Where an entry holds an image, leave the image out; otherwise reproduce the entry exactly.

**Data for processing**.
★ ★ ★

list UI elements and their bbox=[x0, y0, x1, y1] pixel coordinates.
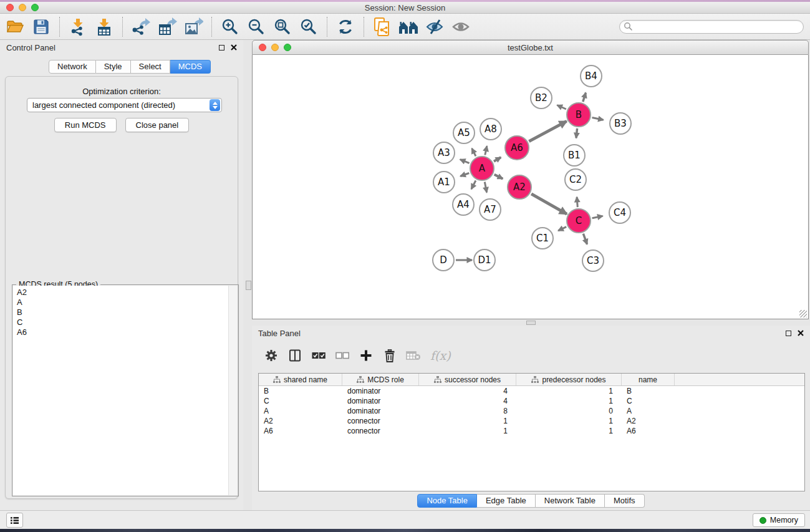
zoom-fit-icon[interactable] bbox=[271, 16, 294, 38]
node-A1[interactable]: A1 bbox=[433, 172, 455, 193]
table-cell[interactable]: A2 bbox=[622, 416, 675, 426]
edge-A-A5[interactable] bbox=[472, 148, 476, 156]
birds-eye-view-icon[interactable] bbox=[450, 16, 472, 38]
table-cell[interactable]: 1 bbox=[419, 426, 516, 436]
node-C4[interactable]: C4 bbox=[609, 202, 630, 223]
task-history-button[interactable] bbox=[6, 513, 23, 528]
table-cell[interactable]: A bbox=[259, 406, 342, 416]
table-cell[interactable]: A2 bbox=[259, 416, 342, 426]
select-all-checkboxes-icon[interactable] bbox=[311, 347, 327, 364]
edge-C-C4[interactable] bbox=[592, 216, 603, 218]
table-cell[interactable]: B bbox=[622, 386, 675, 396]
tab-select[interactable]: Select bbox=[131, 60, 170, 74]
edge-B-B3[interactable] bbox=[592, 118, 604, 120]
export-table-icon[interactable] bbox=[156, 16, 178, 38]
memory-button[interactable]: Memory bbox=[753, 513, 805, 527]
table-cell[interactable]: C bbox=[259, 396, 342, 406]
import-network-icon[interactable] bbox=[67, 16, 89, 38]
tab-style[interactable]: Style bbox=[96, 60, 131, 74]
table-cell[interactable]: A6 bbox=[622, 426, 675, 436]
node-D1[interactable]: D1 bbox=[474, 249, 495, 271]
table-cell[interactable]: dominator bbox=[342, 406, 419, 416]
window-resize-grip[interactable] bbox=[799, 310, 807, 317]
mcds-result-item[interactable]: A bbox=[13, 297, 238, 307]
table-row[interactable]: Bdominator41B bbox=[259, 386, 804, 396]
table-row[interactable]: Cdominator41C bbox=[259, 396, 804, 406]
table-cell[interactable]: 1 bbox=[516, 426, 622, 436]
edge-A-A2[interactable] bbox=[494, 175, 503, 179]
float-table-panel-icon[interactable] bbox=[786, 331, 791, 336]
node-B2[interactable]: B2 bbox=[531, 87, 552, 109]
table-cell[interactable]: 1 bbox=[516, 386, 622, 396]
node-B1[interactable]: B1 bbox=[564, 145, 585, 166]
edge-B-B1[interactable] bbox=[576, 128, 577, 138]
edge-A-A1[interactable] bbox=[460, 173, 469, 177]
close-panel-button[interactable]: Close panel bbox=[125, 118, 190, 132]
mcds-result-item[interactable]: A6 bbox=[13, 327, 238, 337]
edge-A-A6[interactable] bbox=[494, 157, 501, 162]
table-cell[interactable]: C bbox=[622, 396, 675, 406]
export-image-icon[interactable] bbox=[182, 16, 205, 38]
settings-gear-icon[interactable] bbox=[263, 347, 279, 364]
edge-A-A7[interactable] bbox=[485, 182, 486, 193]
mcds-result-item[interactable]: B bbox=[13, 307, 238, 317]
node-B4[interactable]: B4 bbox=[581, 65, 602, 87]
search-input[interactable] bbox=[633, 21, 803, 32]
node-C2[interactable]: C2 bbox=[565, 169, 586, 190]
edge-B-B4[interactable] bbox=[583, 93, 586, 102]
save-session-icon[interactable] bbox=[30, 16, 52, 38]
node-table[interactable]: shared nameMCDS rolesuccessor nodesprede… bbox=[258, 373, 805, 491]
new-session-from-network-icon[interactable] bbox=[371, 16, 393, 38]
table-cell[interactable]: dominator bbox=[342, 396, 419, 406]
column-header-shared-name[interactable]: shared name bbox=[259, 374, 342, 385]
deselect-all-checkboxes-icon[interactable] bbox=[334, 347, 350, 364]
node-A8[interactable]: A8 bbox=[480, 118, 501, 140]
table-cell[interactable]: connector bbox=[342, 416, 419, 426]
import-table-icon[interactable] bbox=[93, 16, 115, 38]
column-header-predecessor-nodes[interactable]: predecessor nodes bbox=[516, 374, 622, 385]
zoom-out-icon[interactable] bbox=[245, 16, 268, 38]
edge-A-A8[interactable] bbox=[485, 146, 487, 155]
node-C[interactable]: C bbox=[567, 209, 591, 233]
close-table-panel-icon[interactable] bbox=[798, 330, 804, 336]
result-scrollbar[interactable] bbox=[228, 286, 238, 495]
network-graph[interactable]: AA1A2A3A4A5A6A7A8BB1B2B3B4CC1C2C3C4DD1 bbox=[253, 55, 808, 318]
function-builder-icon[interactable]: f(x) bbox=[430, 349, 451, 362]
table-cell[interactable]: 4 bbox=[419, 386, 516, 396]
run-mcds-button[interactable]: Run MCDS bbox=[54, 118, 117, 132]
edge-A2-C[interactable] bbox=[531, 194, 567, 214]
mcds-result-item[interactable]: C bbox=[13, 317, 238, 327]
horizontal-splitter-handle[interactable] bbox=[526, 321, 536, 325]
node-C3[interactable]: C3 bbox=[582, 250, 604, 271]
table-cell[interactable]: 1 bbox=[419, 416, 516, 426]
refresh-icon[interactable] bbox=[334, 16, 357, 38]
table-cell[interactable]: 1 bbox=[516, 416, 622, 426]
node-D[interactable]: D bbox=[433, 249, 454, 271]
node-B3[interactable]: B3 bbox=[610, 113, 631, 134]
table-cell[interactable]: connector bbox=[342, 426, 419, 436]
table-cell[interactable]: 0 bbox=[516, 406, 622, 416]
vertical-splitter-handle[interactable] bbox=[246, 281, 251, 290]
table-row[interactable]: Adominator80A bbox=[259, 406, 804, 416]
delete-column-icon[interactable] bbox=[382, 347, 398, 364]
network-canvas[interactable]: AA1A2A3A4A5A6A7A8BB1B2B3B4CC1C2C3C4DD1 bbox=[252, 55, 809, 319]
table-cell[interactable]: dominator bbox=[342, 386, 419, 396]
delete-table-icon[interactable] bbox=[405, 347, 422, 364]
node-B[interactable]: B bbox=[567, 103, 591, 127]
edge-B-B2[interactable] bbox=[557, 105, 566, 110]
node-A4[interactable]: A4 bbox=[453, 194, 474, 215]
show-column-icon[interactable] bbox=[287, 347, 303, 364]
tab-motifs[interactable]: Motifs bbox=[605, 494, 645, 508]
edge-C-C1[interactable] bbox=[558, 227, 566, 231]
tab-mcds[interactable]: MCDS bbox=[170, 60, 211, 74]
node-A5[interactable]: A5 bbox=[453, 122, 475, 143]
edge-C-C2[interactable] bbox=[577, 197, 577, 207]
node-A3[interactable]: A3 bbox=[433, 142, 455, 163]
node-A6[interactable]: A6 bbox=[505, 136, 529, 160]
node-C1[interactable]: C1 bbox=[532, 228, 553, 249]
column-header-name[interactable]: name bbox=[622, 374, 675, 385]
table-cell[interactable]: A6 bbox=[259, 426, 342, 436]
criterion-dropdown[interactable]: largest connected component (directed) bbox=[27, 98, 222, 112]
edge-A-A4[interactable] bbox=[471, 181, 476, 190]
node-A7[interactable]: A7 bbox=[480, 199, 501, 220]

★ ★ ★

**Result**.
list UI elements and their bbox=[x0, y0, x1, y1] pixel coordinates.
zoom-fit-icon[interactable] bbox=[271, 16, 294, 38]
node-A1[interactable]: A1 bbox=[433, 172, 455, 193]
table-cell[interactable]: A2 bbox=[622, 416, 675, 426]
edge-A-A5[interactable] bbox=[472, 148, 476, 156]
birds-eye-view-icon[interactable] bbox=[450, 16, 472, 38]
table-cell[interactable]: 1 bbox=[419, 426, 516, 436]
node-C4[interactable]: C4 bbox=[609, 202, 630, 223]
task-history-button[interactable] bbox=[6, 513, 23, 528]
table-cell[interactable]: A bbox=[259, 406, 342, 416]
table-cell[interactable]: A2 bbox=[259, 416, 342, 426]
select-all-checkboxes-icon[interactable] bbox=[311, 347, 327, 364]
edge-C-C4[interactable] bbox=[592, 216, 603, 218]
table-cell[interactable]: B bbox=[622, 386, 675, 396]
tab-select[interactable]: Select bbox=[131, 60, 170, 74]
edge-B-B3[interactable] bbox=[592, 118, 604, 120]
export-table-icon[interactable] bbox=[156, 16, 178, 38]
memory-button[interactable]: Memory bbox=[753, 513, 805, 527]
table-cell[interactable]: C bbox=[259, 396, 342, 406]
import-network-icon[interactable] bbox=[67, 16, 89, 38]
tab-style[interactable]: Style bbox=[96, 60, 131, 74]
table-cell[interactable]: A6 bbox=[622, 426, 675, 436]
node-D1[interactable]: D1 bbox=[474, 249, 495, 271]
table-cell[interactable]: dominator bbox=[342, 406, 419, 416]
window-resize-grip[interactable] bbox=[799, 310, 807, 317]
mcds-result-item[interactable]: A bbox=[13, 297, 238, 307]
table-row[interactable]: Bdominator41B bbox=[259, 386, 804, 396]
table-row[interactable]: Cdominator41C bbox=[259, 396, 804, 406]
table-cell[interactable]: 1 bbox=[516, 426, 622, 436]
edge-A-A2[interactable] bbox=[494, 175, 503, 179]
float-table-panel-icon[interactable] bbox=[786, 331, 791, 336]
node-B2[interactable]: B2 bbox=[531, 87, 552, 109]
table-cell[interactable]: 1 bbox=[516, 386, 622, 396]
node-B1[interactable]: B1 bbox=[564, 145, 585, 166]
edge-B-B1[interactable] bbox=[576, 128, 577, 138]
edge-A-A1[interactable] bbox=[460, 173, 469, 177]
close-panel-button[interactable]: Close panel bbox=[125, 118, 190, 132]
mcds-result-item[interactable]: A6 bbox=[13, 327, 238, 337]
edge-A-A6[interactable] bbox=[494, 157, 501, 162]
table-cell[interactable]: C bbox=[622, 396, 675, 406]
export-image-icon[interactable] bbox=[182, 16, 205, 38]
settings-gear-icon[interactable] bbox=[263, 347, 279, 364]
edge-A-A7[interactable] bbox=[485, 182, 486, 193]
mcds-result-item[interactable]: B bbox=[13, 307, 238, 317]
node-B4[interactable]: B4 bbox=[581, 65, 602, 87]
search-input[interactable] bbox=[633, 21, 803, 32]
node-C2[interactable]: C2 bbox=[565, 169, 586, 190]
edge-B-B4[interactable] bbox=[583, 93, 586, 102]
save-session-icon[interactable] bbox=[30, 16, 52, 38]
node-table[interactable]: shared nameMCDS rolesuccessor nodesprede… bbox=[258, 373, 805, 491]
new-session-from-network-icon[interactable] bbox=[371, 16, 393, 38]
table-cell[interactable]: dominator bbox=[342, 396, 419, 406]
column-header-shared-name[interactable]: shared name bbox=[259, 374, 342, 385]
deselect-all-checkboxes-icon[interactable] bbox=[334, 347, 350, 364]
node-A8[interactable]: A8 bbox=[480, 118, 501, 140]
table-cell[interactable]: connector bbox=[342, 416, 419, 426]
import-table-icon[interactable] bbox=[93, 16, 115, 38]
column-header-predecessor-nodes[interactable]: predecessor nodes bbox=[516, 374, 622, 385]
zoom-out-icon[interactable] bbox=[245, 16, 268, 38]
edge-A-A8[interactable] bbox=[485, 146, 487, 155]
node-C[interactable]: C bbox=[567, 209, 591, 233]
close-table-panel-icon[interactable] bbox=[798, 330, 804, 336]
result-scrollbar[interactable] bbox=[228, 286, 238, 495]
network-graph[interactable]: AA1A2A3A4A5A6A7A8BB1B2B3B4CC1C2C3C4DD1 bbox=[253, 55, 808, 318]
function-builder-icon[interactable]: f(x) bbox=[430, 349, 451, 362]
table-cell[interactable]: 4 bbox=[419, 386, 516, 396]
run-mcds-button[interactable]: Run MCDS bbox=[54, 118, 117, 132]
edge-A2-C[interactable] bbox=[531, 194, 567, 214]
mcds-result-item[interactable]: C bbox=[13, 317, 238, 327]
horizontal-splitter-handle[interactable] bbox=[526, 321, 536, 325]
node-C3[interactable]: C3 bbox=[582, 250, 604, 271]
table-cell[interactable]: 1 bbox=[419, 416, 516, 426]
refresh-icon[interactable] bbox=[334, 16, 357, 38]
table-cell[interactable]: 1 bbox=[516, 416, 622, 426]
node-D[interactable]: D bbox=[433, 249, 454, 271]
node-B3[interactable]: B3 bbox=[610, 113, 631, 134]
table-cell[interactable]: connector bbox=[342, 426, 419, 436]
table-cell[interactable]: 0 bbox=[516, 406, 622, 416]
vertical-splitter-handle[interactable] bbox=[246, 281, 251, 290]
table-row[interactable]: Adominator80A bbox=[259, 406, 804, 416]
delete-column-icon[interactable] bbox=[382, 347, 398, 364]
network-canvas[interactable]: AA1A2A3A4A5A6A7A8BB1B2B3B4CC1C2C3C4DD1 bbox=[252, 55, 809, 319]
table-cell[interactable]: dominator bbox=[342, 386, 419, 396]
delete-table-icon[interactable] bbox=[405, 347, 422, 364]
node-B[interactable]: B bbox=[567, 103, 591, 127]
edge-B-B2[interactable] bbox=[557, 105, 566, 110]
node-A4[interactable]: A4 bbox=[453, 194, 474, 215]
show-column-icon[interactable] bbox=[287, 347, 303, 364]
tab-motifs[interactable]: Motifs bbox=[605, 494, 645, 508]
edge-C-C1[interactable] bbox=[558, 227, 566, 231]
tab-mcds[interactable]: MCDS bbox=[170, 60, 211, 74]
node-A5[interactable]: A5 bbox=[453, 122, 475, 143]
edge-C-C2[interactable] bbox=[577, 197, 577, 207]
node-A3[interactable]: A3 bbox=[433, 142, 455, 163]
node-A6[interactable]: A6 bbox=[505, 136, 529, 160]
node-C1[interactable]: C1 bbox=[532, 228, 553, 249]
column-header-name[interactable]: name bbox=[622, 374, 675, 385]
table-cell[interactable]: A6 bbox=[259, 426, 342, 436]
criterion-dropdown[interactable]: largest connected component (directed) bbox=[27, 98, 222, 112]
edge-A-A4[interactable] bbox=[471, 181, 476, 190]
node-A7[interactable]: A7 bbox=[480, 199, 501, 220]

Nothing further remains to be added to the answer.